§ **Required work**:
The reply should reproduce every line of the data below word for word, minus any images.
------ Exercise inputs ------
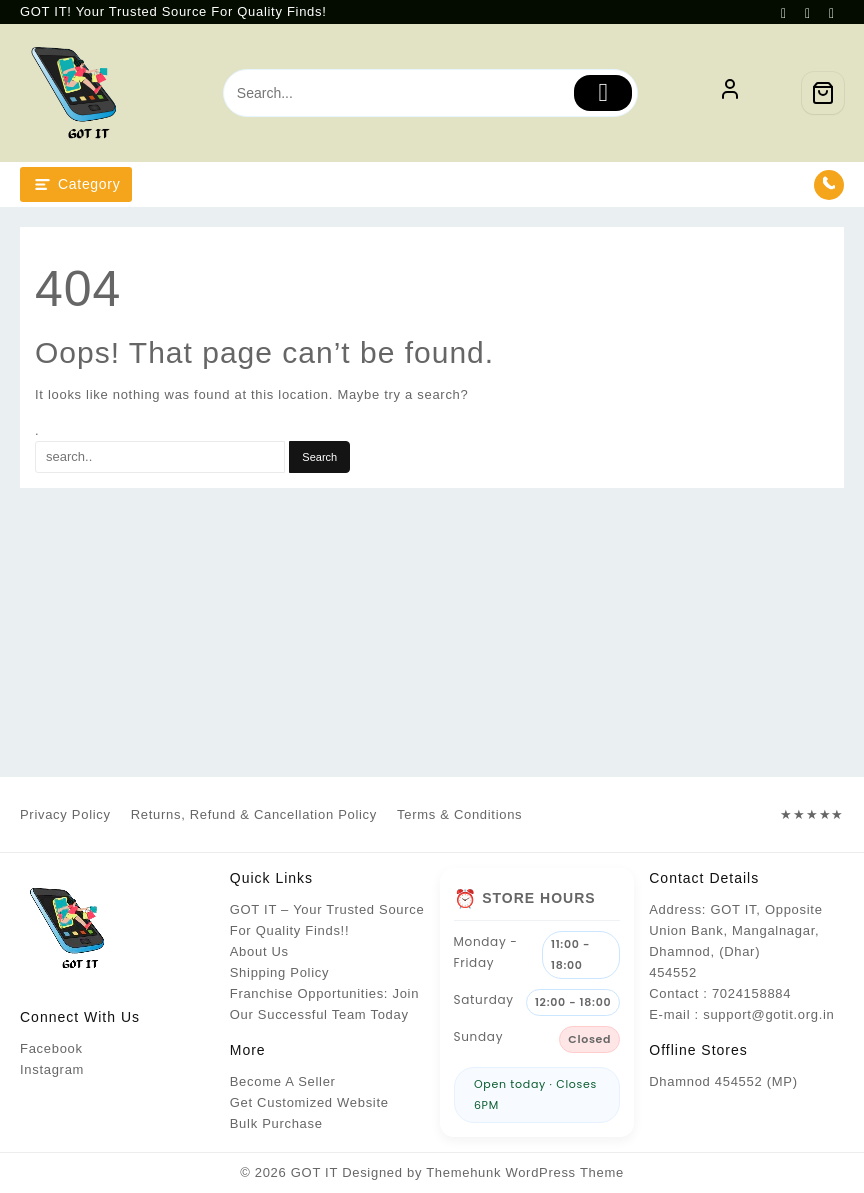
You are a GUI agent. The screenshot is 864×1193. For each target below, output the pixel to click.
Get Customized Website (309, 1102)
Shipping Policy (279, 972)
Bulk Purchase (276, 1123)
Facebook (51, 1048)
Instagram (52, 1069)
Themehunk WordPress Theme (525, 1172)
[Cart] (823, 93)
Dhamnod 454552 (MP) (723, 1081)
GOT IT (314, 1172)
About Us (259, 951)
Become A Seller (283, 1081)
------
§ **Output of the task**:
You are a GUI agent. The screenshot is 864×1193. For each target below, output the pixel to click.
Get Customized Website (309, 1102)
Shipping Policy (279, 972)
Bulk Purchase (276, 1123)
Facebook (51, 1048)
Instagram (52, 1069)
Themehunk WordPress Theme (525, 1172)
[Cart] (823, 93)
Dhamnod 454552 (MP) (723, 1081)
GOT IT (314, 1172)
About Us (259, 951)
Become A Seller (283, 1081)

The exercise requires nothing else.